This post is from the WWDC26 Audio Q&A.
We are using AEC in our voice app and it mostly works. However, when the experience begins we play a greeting through the speaker, and the initial few hundred milliseconds of the greeting are being captured by the inputNode. This is throwing off our ASR/TTS.
For now, we've disabled audio capture while playing audio, but would prefer to be able to capture all audio with echo cancellation working.
Below is some relevant code snippets. Do you have any suggestions to get AEC working more quickly?

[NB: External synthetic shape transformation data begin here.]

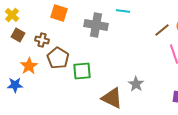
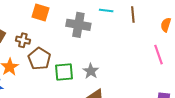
brown line: (162, 30) -> (133, 15), moved, turned -56
gray star: (136, 84) -> (91, 71), moved

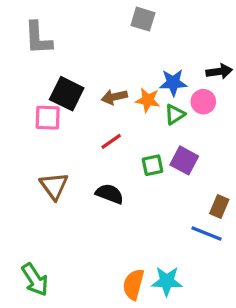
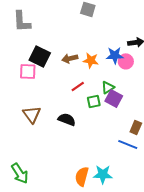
blue star: (173, 83) -> (115, 55), moved
green triangle: (175, 114) -> (108, 87), moved
red line: (111, 141) -> (78, 86), moved

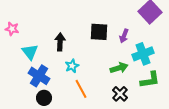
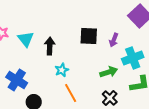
cyan triangle: (30, 52) -> (26, 39), moved
blue cross: (39, 76) -> (17, 80), moved

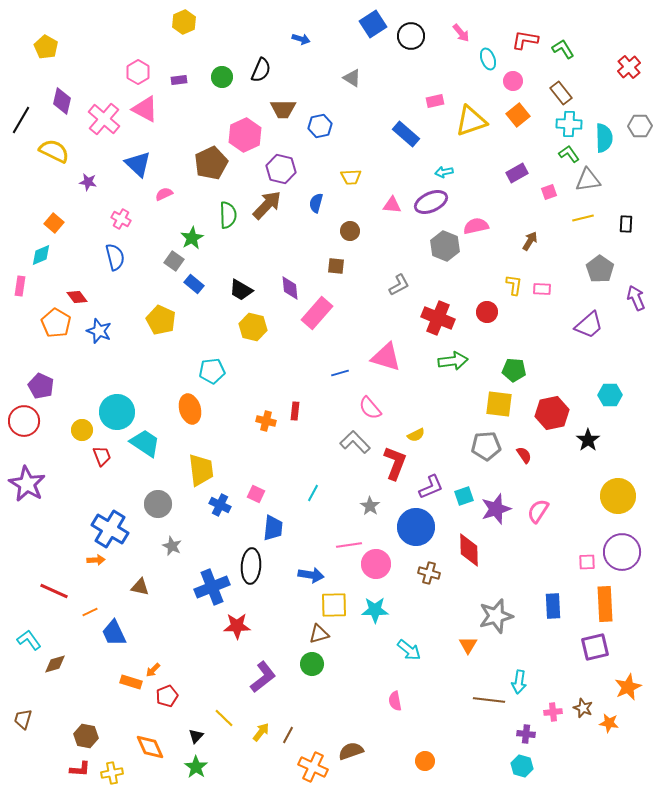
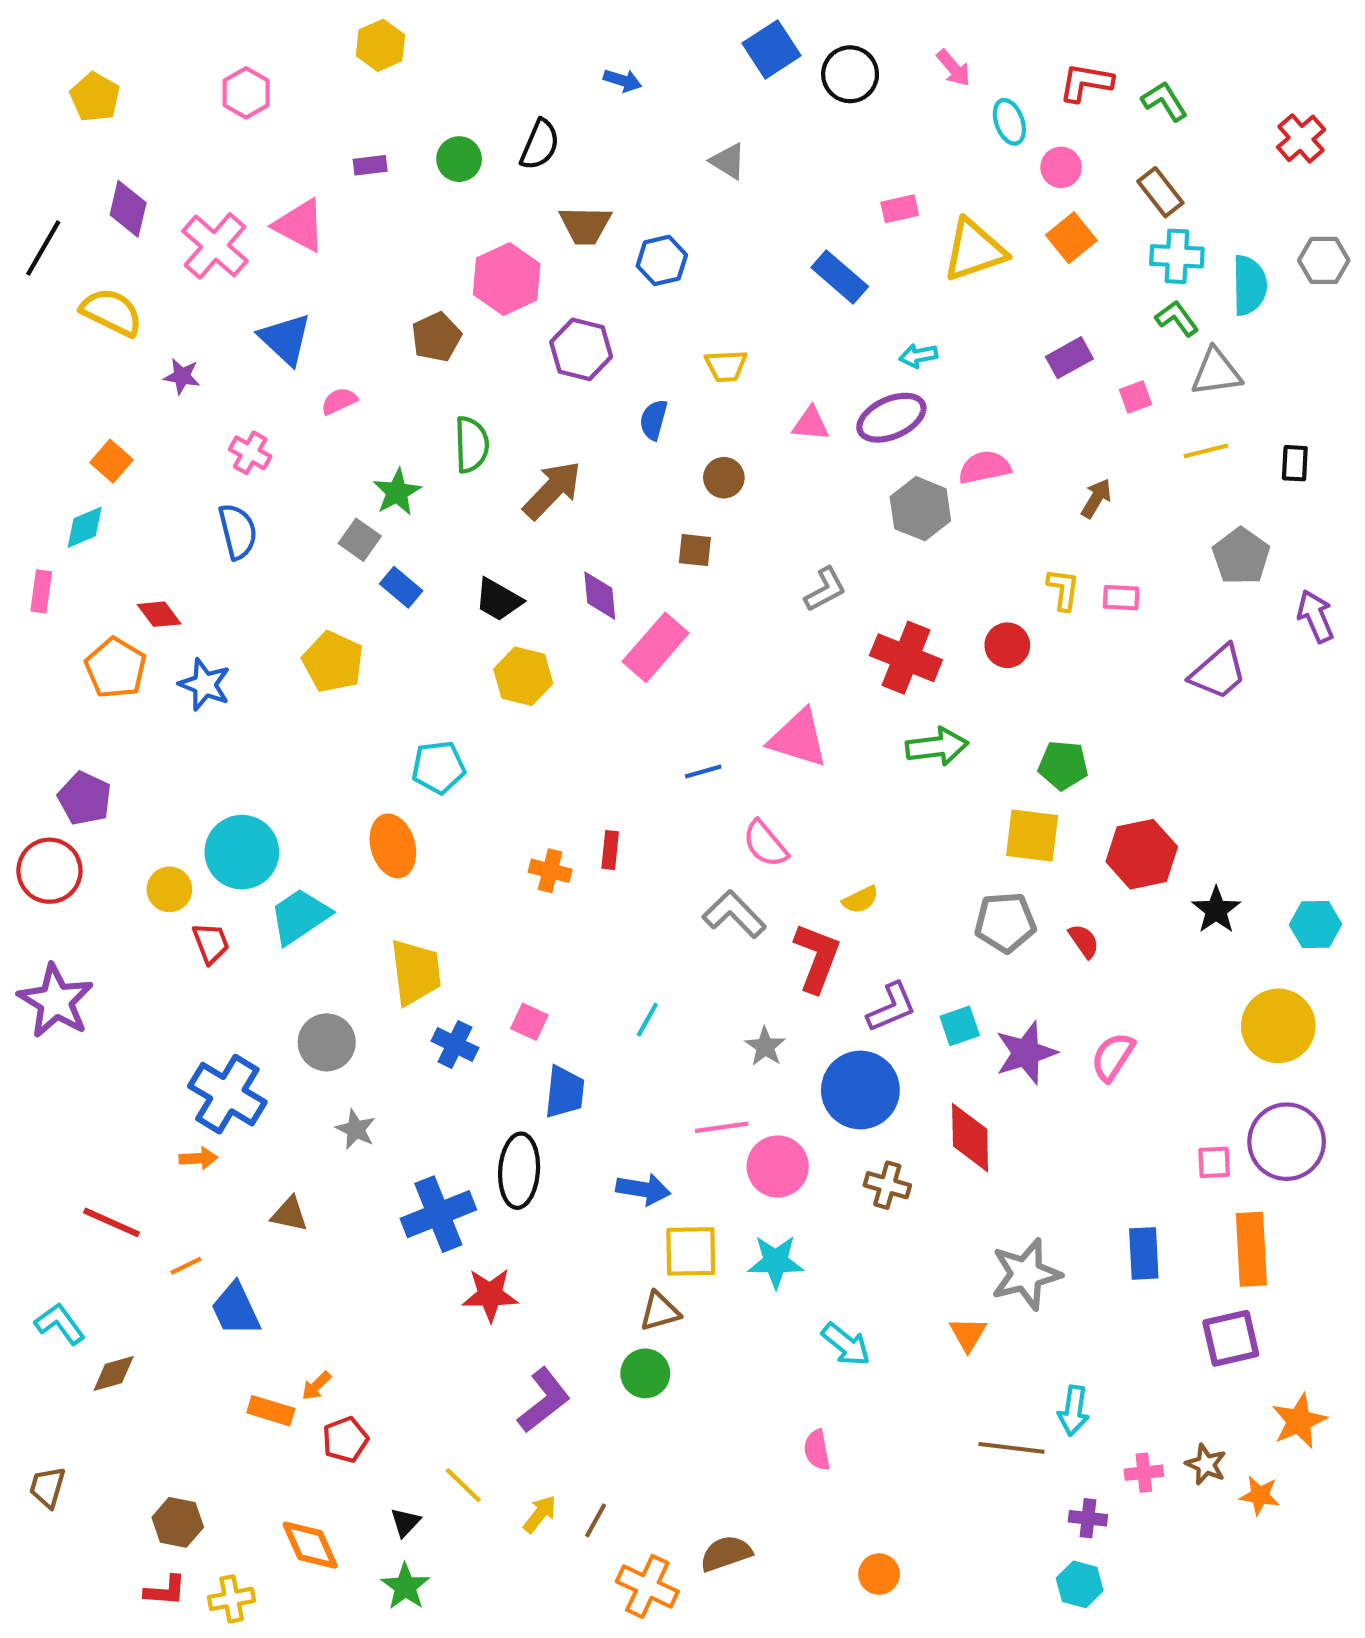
pink hexagon: (138, 72) -> (246, 93), moved
brown pentagon: (211, 163) -> (436, 337), size x0.7
brown arrow: (267, 205) -> (552, 490), moved
cyan hexagon: (610, 395) -> (1316, 925), moved
cyan trapezoid: (145, 443) -> (300, 916), turned -68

I've tried a few things like enabling voice processing before setting the audio session to active.
public init() {
recorderNode = engine.inputNode
speakerNode = engine.outputNode
mainMixerNode = engine.mainMixerNode
engine.attach(audioPlayer)
engine.connect(
audioPlayer,
to: mainMixerNode,
format: nil
)
playbackFormat = mainMixerNode.outputFormat(forBus: 0)
}
public func setupAudioSession() async throws(AudioError) {
do {
let audioSession = AVAudioSession.sharedInstance()
try audioSession.setCategory(
.playAndRecord,
mode: .voiceChat,
policy: .default,
options: [
.defaultToSpeaker,
.allowBluetoothHFP,
]
)
try audioSession.setActive(true)
} catch {
throw .audioSessionSetupFailed(error)
}
do {
try recorderNode.setVoiceProcessingEnabled(true)
try speakerNode.setVoiceProcessingEnabled(true)
} catch {
throw .enableVoiceProcessingFailed(error)
}
}